В его присутствии соберутся те, кто был отвергнут. Он не будет звать их, но они придут. Он не предложит им веру, но они поверят. Потому что в нём будет то, чего им не хватало — цель.
Когда взойдут Пять Солнц — знамение эпох, — и ни одно из них не даст тепла, тогда откроется Путь. Но пройти по нему сможет лишь он. Не избранный. Не спаситель. А тот, кто был нужен.”
Я молчал. Потому что в голове зазвенело. И потому что где-то внутри меня — в том месте, которое даже я боялся трогать — что-то шевельнулось и прошептало: «Она права.»
— Всё это звучит... невероятно, — проговорил я, не отрывая взгляда от свитка. — Будто сказка, написанная кем-то с богатым воображением и слишком большим запасом чернил.
Юна молча кивнула, но в её глазах теплилось что-то большее.
— Ты и правда думаешь, что это обо мне? — спросил я, почти шёпотом. — Что я... этот герой?
— Я не знаю, — честно призналась она. — Но совпадений слишком много. Ты не такой, как остальные, Максимус. Слишком быстро схватываешь. На всём континенте только один железный дом. У тебя коричневые волосы. А взгляд... он не юный. Не совсем. В нём есть что-то, что не сочетается с твоим возрастом. Словно ты уже всё это видел. Я не говорю, что это точно ты... но ты пугающе точно подходишь под описание.

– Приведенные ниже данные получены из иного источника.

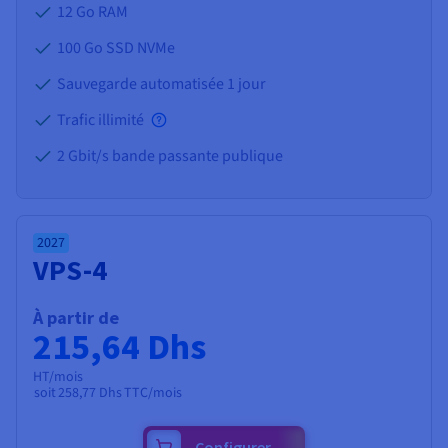
12 Go
RAM
100 Go SSD NVMe
Sauvegarde automatisée 1 jour
Trafic illimité
2 Gbit/s bande passante publique
2027
VPS-4
À partir de
215,64 Dhs
HT/mois
soit
258,77 Dhs
TTC/mois
Configurer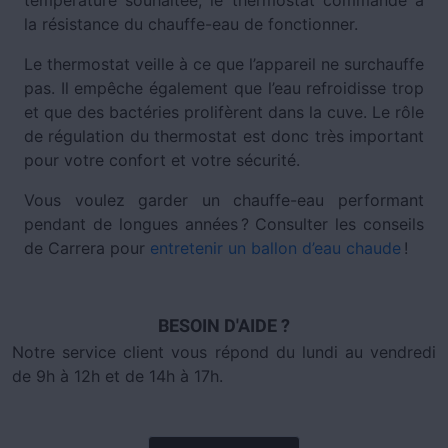
la résistance du chauffe-eau de fonctionner.
Le thermostat veille à ce que l’appareil ne surchauffe
pas. Il empêche également que l’eau refroidisse trop
et que des bactéries prolifèrent dans la cuve. Le rôle
de régulation du thermostat est donc très important
pour votre confort et votre sécurité.
Vous voulez garder un chauffe-eau performant
pendant de longues années ? Consulter les conseils
de Carrera pour
entretenir un ballon d’eau chaude
!
BESOIN D'AIDE ?
Notre service client vous répond du lundi au vendredi
de 9h à 12h et de 14h à 17h.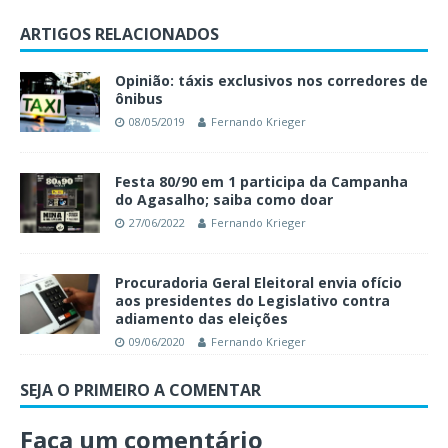
ARTIGOS RELACIONADOS
Opinião: táxis exclusivos nos corredores de
ônibus
08/05/2019
Fernando Krieger
Festa 80/90 em 1 participa da Campanha
do Agasalho; saiba como doar
27/06/2022
Fernando Krieger
Procuradoria Geral Eleitoral envia ofício
aos presidentes do Legislativo contra
adiamento das eleições
09/06/2020
Fernando Krieger
SEJA O PRIMEIRO A COMENTAR
Faça um comentário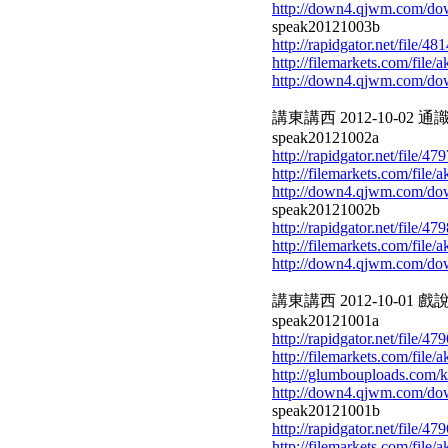
http://down4.qjwm.com/d
speak20121003b
http://rapidgator.net/file/
http://filemarkets.com/file
http://down4.qjwm.com/d
講東講西 2012-10-02 通
speak20121002a
http://rapidgator.net/file/
http://filemarkets.com/file
http://down4.qjwm.com/d
speak20121002b
http://rapidgator.net/file/
http://filemarkets.com/file
http://down4.qjwm.com/d
講東講西 2012-10-01 戲說
speak20121001a
http://rapidgator.net/file/
http://filemarkets.com/file
http://glumbouploads.com/
http://down4.qjwm.com/d
speak20121001b
http://rapidgator.net/file/
http://filemarkets.com/file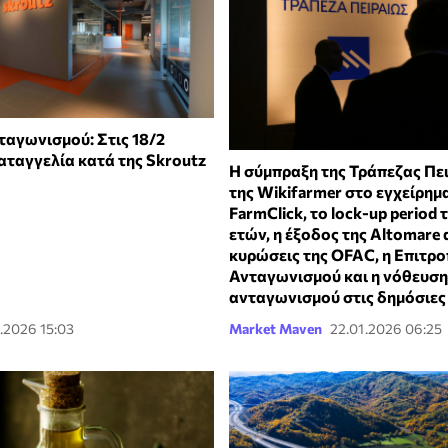
ταγωνισμού: Στις 18/2
αταγγελία κατά της Skroutz
Η σύμπραξη της Τράπεζας Πει
της Wikifarmer στο εγχείρημ
FarmClick, το lock-up period
ετών, η έξοδος της Altomare 
κυρώσεις της OFAC, η Επιτρ
Ανταγωνισμού και η νόθευση
ανταγωνισμού στις δημόσιες
.2026 15:03
Market Maven
22.01.2026 06:25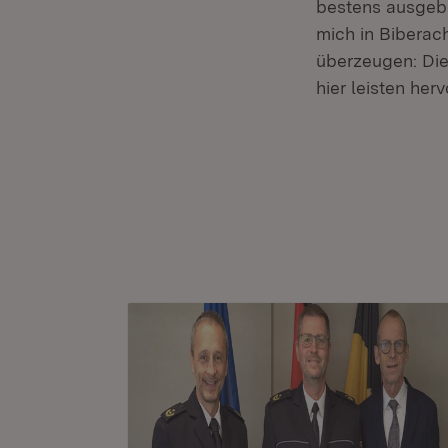
bestens ausgebil
mich in Biberac
überzeugen: Die
hier leisten her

Я откинулся на спинку стула, чувствуя, как стянуло плечи. Воздух в библиотеке вдруг стал тяжёлым, будто слова Юны наполнили его весом. Пророчество. Герой. Пять солнц. Тени утра. Кровь. Голоса в голове.
— А если это не пророчество? — спросил я. — Кто написал его? Кто-то, кто слышал... голоса? Откуда им знать, что будет?
— Иногда пророки не предсказывают, — мягко сказала Юна. — Они просто слышат. Что-то за пределами. Что-то, что находится за гранью нашего мира. Голоса, эхо будущего. Или прошлого. Я не уверена. Но если хотя бы часть этого правда... ты должен знать.
— Зачем?
— Чтобы был готов. Чтобы понял, что с тобой происходит. Чтобы знал, что ты не один. Что ты не сходишь с ума, если услышишь голоса.
Я вздрогнул. Пальцы непроизвольно сжались в кулаки.
— Откуда ты...?
— Я догадывалась, — сказала она. — Ты разговариваешь по ночам, будто споришь с кем-то.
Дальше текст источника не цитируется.